Interview on spelling


I’ve recently read this newspaper interview with a professor of General Linguistics.

Q: Do we have a low level of spelling?

A: In general, yes. Above all, young people. It’s more – it’s one of the perennial problems, our major battlefield. And that’s because nobody is born with the knowledge and the process of learning is very slow. It takes a lot of patience, a lot of practice, a lot of persistence and a lot of attention.

Q: What role does reading play in its acquisition?

A: It’s an essential process, seeing that reading and writing are basic. A pupil will be incapable of mastering any course of study who takes half an hour to understand a page. Guaranteed failure. However, not having this facility has nothing to do with intelligence, it just means not having the basic facility.

Q: Is the problem with the teaching?

A: Learning to spell is difficult and takes a lot of practice. It’s like gymnastics: you have to practice it constantly in order to be good at it.

Q: What role does syntax play in the correct use of the language?
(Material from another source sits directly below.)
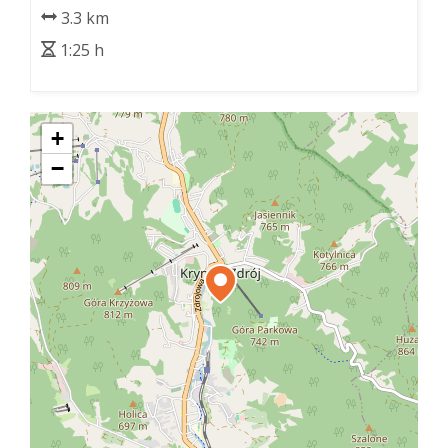
3.3 km
1:25 h
+
−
A: Spelling has two sides: the letters themselves and syntax. The first can be learned with a lot of practice, and syntax is key to using punctuation. This is the part that children learn last. They have to know how to construct sentences, and for this, the rules of punctuation are key.
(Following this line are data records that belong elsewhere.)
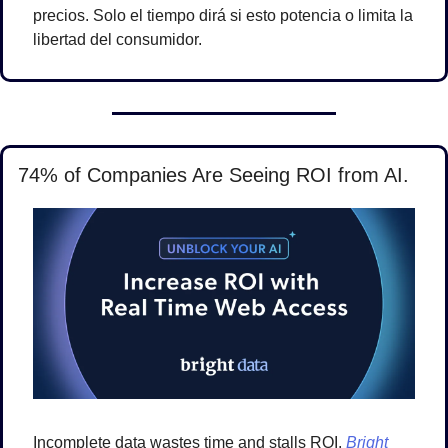
precios. Solo el tiempo dirá si esto potencia o limita la 
libertad del consumidor.
74% of Companies Are Seeing ROI from AI.
Incomplete data wastes time and stalls ROI. 
Bright 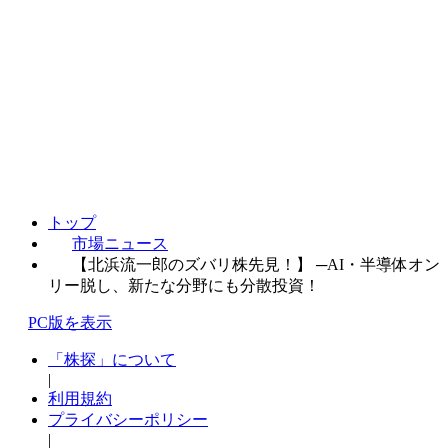
トップ
市場ニュース
【北浜流一郎のズバリ株先見！】 ─AI・半導体オン
リー脱し、新たな分野にも分散投資！
PC版を表示
「株探」について
|
利用規約
プライバシーポリシー
|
Q: Do young people arrive at university well prepared?

A: The majority not. In the university, during the first years, they are corrected severely, but we should be conscious of the fact that teaching spelling is not just a task for language teachers – everyone must be vigilant when it comes to the mastery of the language.

Q: Are the new technologies acting against the correct use of the language?
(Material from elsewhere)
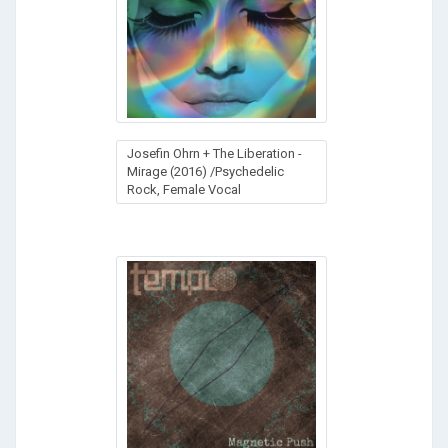
Josefin Ohrn + The Liberation -
Mirage (2016) /Psychedelic
Rock, Female Vocal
A: People blame the new technologies, but it isn’t true. The person who makes mistakes doesn’t know the spelling. They have to make sure they read a lot, correcting themselves, because it is a social problem. When they finish their studies, if they cannot spell correctly, they will suffer rejection.

Fairly obviously, from the reply that “they are corrected severely” in universities, this interview is not with a British academic. But where is it from? Answers on a postcard, please (no, not seriously!!). The answer next week.


  1. Sounds like a country where English is the medium of university education, but not most people’s first language. I would guess somewhere in Anglophone Africa.

  2. dw – Good reasoning, but you’ll have to wait until Saturday for the answer!

  3. Apart from the fact that punctuation doesn’t really exist in Thai, the general Mickey Mouse level of thinking fits the Thai education system to a T. As if spelling had any correlation to intelligence.